▸ Assignment
Every line below that holds the string "Expert" must be copied.

▸ Exercise data
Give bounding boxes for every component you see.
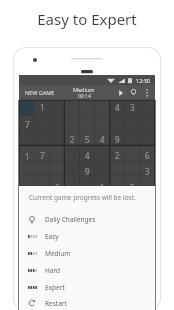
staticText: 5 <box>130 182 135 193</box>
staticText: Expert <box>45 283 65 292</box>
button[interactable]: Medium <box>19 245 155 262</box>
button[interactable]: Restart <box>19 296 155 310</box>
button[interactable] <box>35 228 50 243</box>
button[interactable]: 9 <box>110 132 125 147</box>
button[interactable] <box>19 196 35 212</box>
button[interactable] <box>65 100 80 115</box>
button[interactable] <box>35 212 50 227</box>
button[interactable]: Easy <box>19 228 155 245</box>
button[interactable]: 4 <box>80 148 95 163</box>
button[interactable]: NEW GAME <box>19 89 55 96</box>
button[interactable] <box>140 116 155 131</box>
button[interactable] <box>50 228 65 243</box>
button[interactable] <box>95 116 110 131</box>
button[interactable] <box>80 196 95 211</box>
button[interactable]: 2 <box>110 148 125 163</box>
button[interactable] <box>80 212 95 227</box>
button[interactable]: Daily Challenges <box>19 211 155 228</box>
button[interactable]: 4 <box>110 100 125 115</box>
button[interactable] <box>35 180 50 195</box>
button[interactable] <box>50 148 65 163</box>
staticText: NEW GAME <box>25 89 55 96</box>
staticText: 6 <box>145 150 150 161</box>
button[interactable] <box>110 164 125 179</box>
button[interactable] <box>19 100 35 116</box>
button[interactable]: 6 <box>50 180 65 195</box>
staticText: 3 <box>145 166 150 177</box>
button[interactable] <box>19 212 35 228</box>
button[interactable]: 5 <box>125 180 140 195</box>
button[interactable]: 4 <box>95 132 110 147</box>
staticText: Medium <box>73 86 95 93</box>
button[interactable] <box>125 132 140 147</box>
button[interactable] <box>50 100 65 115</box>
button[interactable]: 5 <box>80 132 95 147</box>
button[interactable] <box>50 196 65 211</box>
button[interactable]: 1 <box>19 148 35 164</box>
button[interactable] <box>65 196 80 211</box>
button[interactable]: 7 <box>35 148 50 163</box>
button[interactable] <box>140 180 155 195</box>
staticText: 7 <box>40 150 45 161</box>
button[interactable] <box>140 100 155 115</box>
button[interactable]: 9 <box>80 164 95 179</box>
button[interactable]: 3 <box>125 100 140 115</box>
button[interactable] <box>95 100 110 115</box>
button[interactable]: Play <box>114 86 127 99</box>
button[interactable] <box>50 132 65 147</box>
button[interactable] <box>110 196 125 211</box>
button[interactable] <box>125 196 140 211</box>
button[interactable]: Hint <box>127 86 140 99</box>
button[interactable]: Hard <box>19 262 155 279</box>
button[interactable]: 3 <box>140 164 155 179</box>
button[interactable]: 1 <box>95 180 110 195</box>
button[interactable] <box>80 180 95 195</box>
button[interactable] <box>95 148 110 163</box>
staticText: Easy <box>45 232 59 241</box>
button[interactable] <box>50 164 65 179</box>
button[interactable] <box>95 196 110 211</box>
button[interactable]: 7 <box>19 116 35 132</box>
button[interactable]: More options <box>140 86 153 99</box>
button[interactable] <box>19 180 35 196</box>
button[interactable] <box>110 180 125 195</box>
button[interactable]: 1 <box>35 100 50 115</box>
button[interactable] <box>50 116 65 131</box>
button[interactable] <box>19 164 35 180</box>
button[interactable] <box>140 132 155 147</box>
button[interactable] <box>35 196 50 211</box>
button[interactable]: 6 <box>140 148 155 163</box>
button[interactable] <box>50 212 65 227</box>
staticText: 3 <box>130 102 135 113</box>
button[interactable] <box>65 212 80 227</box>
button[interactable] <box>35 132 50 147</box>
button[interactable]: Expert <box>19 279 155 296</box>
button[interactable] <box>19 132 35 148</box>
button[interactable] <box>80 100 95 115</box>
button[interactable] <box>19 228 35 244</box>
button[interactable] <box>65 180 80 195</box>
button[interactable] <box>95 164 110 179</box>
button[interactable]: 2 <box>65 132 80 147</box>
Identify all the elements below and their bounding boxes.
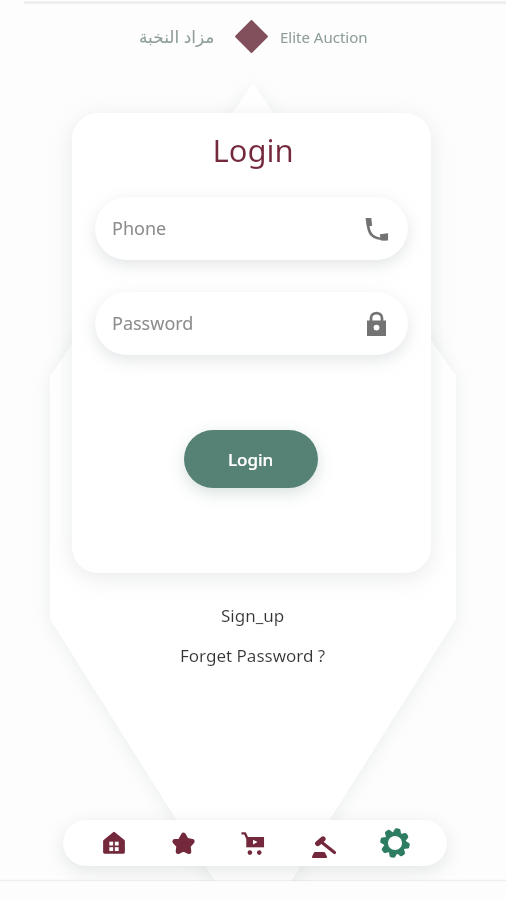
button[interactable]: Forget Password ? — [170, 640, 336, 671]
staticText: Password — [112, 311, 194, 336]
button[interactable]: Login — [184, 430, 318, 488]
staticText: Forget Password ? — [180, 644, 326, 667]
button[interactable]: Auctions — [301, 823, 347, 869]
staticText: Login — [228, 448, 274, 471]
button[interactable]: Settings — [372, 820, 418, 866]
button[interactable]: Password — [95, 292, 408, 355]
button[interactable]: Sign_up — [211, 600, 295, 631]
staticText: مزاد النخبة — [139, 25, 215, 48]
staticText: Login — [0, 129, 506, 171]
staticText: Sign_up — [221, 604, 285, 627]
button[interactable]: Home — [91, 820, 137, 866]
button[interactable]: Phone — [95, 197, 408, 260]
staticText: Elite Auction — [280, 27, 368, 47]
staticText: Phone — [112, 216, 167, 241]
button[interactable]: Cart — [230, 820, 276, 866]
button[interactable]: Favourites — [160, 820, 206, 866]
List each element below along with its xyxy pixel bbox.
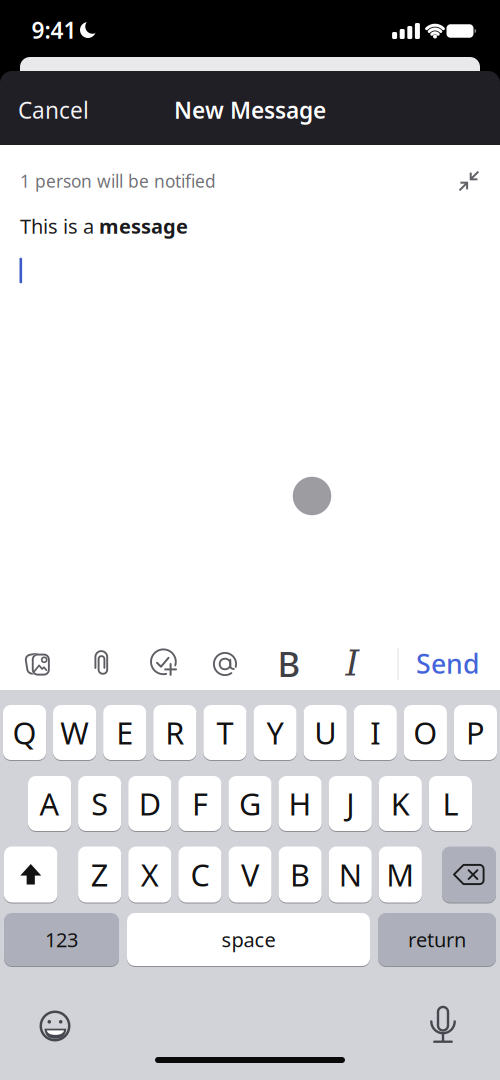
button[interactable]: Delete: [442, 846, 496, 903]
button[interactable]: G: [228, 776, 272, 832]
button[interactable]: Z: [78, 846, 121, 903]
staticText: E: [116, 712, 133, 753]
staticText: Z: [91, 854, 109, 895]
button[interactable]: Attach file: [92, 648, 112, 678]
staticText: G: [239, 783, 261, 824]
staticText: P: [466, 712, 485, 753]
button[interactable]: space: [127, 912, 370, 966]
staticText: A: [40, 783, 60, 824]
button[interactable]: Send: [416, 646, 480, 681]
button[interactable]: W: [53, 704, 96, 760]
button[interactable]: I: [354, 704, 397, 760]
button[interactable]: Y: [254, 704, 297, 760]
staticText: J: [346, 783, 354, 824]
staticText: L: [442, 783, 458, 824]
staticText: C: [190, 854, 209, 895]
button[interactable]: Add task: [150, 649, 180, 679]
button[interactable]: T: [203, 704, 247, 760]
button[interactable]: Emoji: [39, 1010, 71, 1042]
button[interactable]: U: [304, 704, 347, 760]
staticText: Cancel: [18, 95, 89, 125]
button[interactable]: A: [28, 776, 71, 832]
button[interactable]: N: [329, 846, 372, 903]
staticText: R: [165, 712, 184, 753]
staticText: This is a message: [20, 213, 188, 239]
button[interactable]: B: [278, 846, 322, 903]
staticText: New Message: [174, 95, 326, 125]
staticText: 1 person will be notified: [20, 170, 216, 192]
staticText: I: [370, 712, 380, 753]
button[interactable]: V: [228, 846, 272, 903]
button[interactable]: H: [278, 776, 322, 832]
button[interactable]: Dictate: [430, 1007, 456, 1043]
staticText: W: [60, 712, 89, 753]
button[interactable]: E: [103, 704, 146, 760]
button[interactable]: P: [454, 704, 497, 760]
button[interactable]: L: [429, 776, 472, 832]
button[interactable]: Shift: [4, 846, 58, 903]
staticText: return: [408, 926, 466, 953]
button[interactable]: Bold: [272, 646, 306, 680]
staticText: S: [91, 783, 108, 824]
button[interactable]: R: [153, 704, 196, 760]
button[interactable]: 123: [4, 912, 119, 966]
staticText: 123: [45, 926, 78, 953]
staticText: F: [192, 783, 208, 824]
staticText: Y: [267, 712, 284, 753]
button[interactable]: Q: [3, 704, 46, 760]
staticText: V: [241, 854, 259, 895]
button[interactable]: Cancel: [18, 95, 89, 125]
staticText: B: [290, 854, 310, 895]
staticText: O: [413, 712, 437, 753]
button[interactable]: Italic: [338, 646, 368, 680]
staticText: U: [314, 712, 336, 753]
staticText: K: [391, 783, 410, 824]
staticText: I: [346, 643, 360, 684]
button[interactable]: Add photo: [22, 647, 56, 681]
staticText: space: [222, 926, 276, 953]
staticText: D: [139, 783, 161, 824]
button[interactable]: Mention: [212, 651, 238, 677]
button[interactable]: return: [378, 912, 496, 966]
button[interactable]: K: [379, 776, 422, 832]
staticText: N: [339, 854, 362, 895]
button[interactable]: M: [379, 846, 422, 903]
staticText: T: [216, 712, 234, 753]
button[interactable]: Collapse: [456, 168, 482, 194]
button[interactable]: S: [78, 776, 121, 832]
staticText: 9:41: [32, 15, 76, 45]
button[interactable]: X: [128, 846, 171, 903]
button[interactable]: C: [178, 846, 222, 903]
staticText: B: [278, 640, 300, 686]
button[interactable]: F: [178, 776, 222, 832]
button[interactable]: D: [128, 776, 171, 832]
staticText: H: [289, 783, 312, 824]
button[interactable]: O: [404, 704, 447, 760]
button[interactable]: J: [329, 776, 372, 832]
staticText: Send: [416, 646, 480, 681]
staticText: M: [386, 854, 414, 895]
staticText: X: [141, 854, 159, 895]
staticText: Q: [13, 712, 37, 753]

▸ Reply to the task
staticText: Expert <box>45 283 65 292</box>
button[interactable]: Expert <box>19 279 155 296</box>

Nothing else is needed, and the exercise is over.